Definition:Let $v:(a,b)\to\mathbb{R}$. If there exists a partition $P$ of the interval $(a,b)$ such that $v$ is constant in each subinterval of $P$, we say that $v$ is a step function.
Let $u:(0,1)\to\mathbb{R}$ be the function given by $u(x)=1/\sqrt{x}$. I'm trying to find a sequence $u_n:(0,1)\to\mathbb{R}$ of step functions that converges to $u$ almost everywhere.
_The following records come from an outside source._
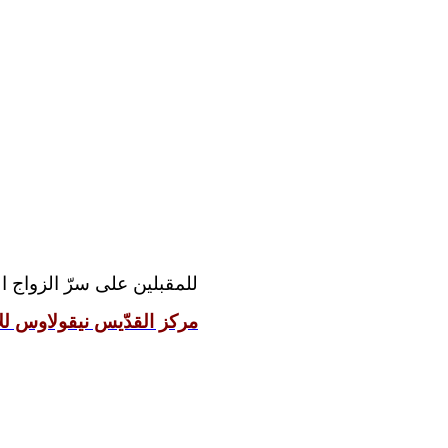
للمقبلين على سرّ الزواج:
مركز القدّيس نيقولاوس للإ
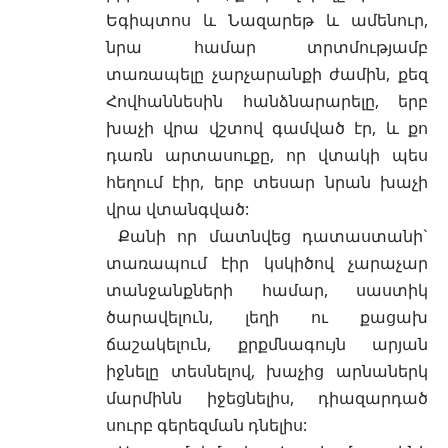
Եգիպտոս և Նազարեթ և ամենուր,
նրա համար տրտմությամբ
տառապելը չարչարանքի ժամին, քեզ
Հովհաննեսին հանձնարարելը, երբ
խաչի վրա վշտով գամված էր, և քո
դառն արտասուքը, որ վտակի պես
հեղում էիր, երբ տեսար նրան խաչի
վրա վտանգված:
Քանի որ մատնվեց դատաստանի`
տառապում էիր կսկիծով չարաչար
տանջանքների համար, սաստիկ
ծարավելուն, լեղի ու քացախ
ճաշակելուն, քրքմնագույն արյան
իջնելը տեսնելով, խաչից արնաներկ
մարմինն իջեցնելիս, դիազարդած
սուրբ գերեզման դնելիս:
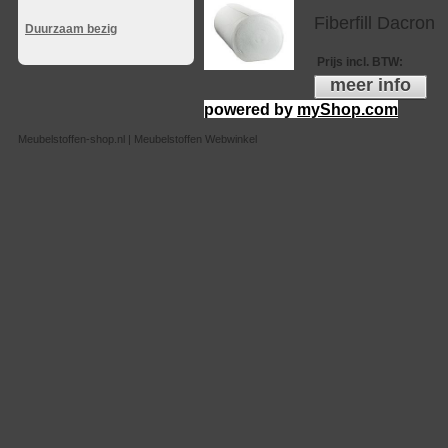
Fiberfill Dacron
Duurzaam bezig
Prijs incl. BTW
:
meer info
powered by
myShop.com
Meubelstoffen-shop.nl | Meubelstoffen Webwinkel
I think I got a solution for some simplest cases, like $u(x)=x$, $u(x)=2x$, $u(x)=x^2$, by taking $$u_n(x)=\left\{\begin{matrix} u\left(\frac{1}{n}\right) & \text{if }0<x\leq\frac{1}{n}\\ u\left(\frac{2}{n}\right) & \text{if }\frac{1}{n}<x\leq\frac{2}{n}\\ \vdots& \\ u(1) & \text{if }\frac{n-1}{n}<x<1 \end{matrix}\right.$$ But I don't know how to solve the case $u(x)=1/\sqrt{x}$.
Thanks.
Consider the usual step function approach for $\left[\dfrac 1 n,1\right)$, let the step function be $0$ on $(0,n^{-1})$. That is, partition $[n^{-1},1)$ into small segments and take say the $\inf$ of your function to be the constant of the step in the interval. As $n$ grows larger, you will be able to approach $0$ nicely. Rememeber all we want is a pointwise limit. If you want to save some work, you can argue like this. For each $k$, there is a sequence of step functions $s_{k,n}$ that converge to $x^{-1/2}$ on $[k^{-1},1)$. Consider the sequence $t_n=s_{n,n}$ where we define the step to be $0$ where we didn't define it before.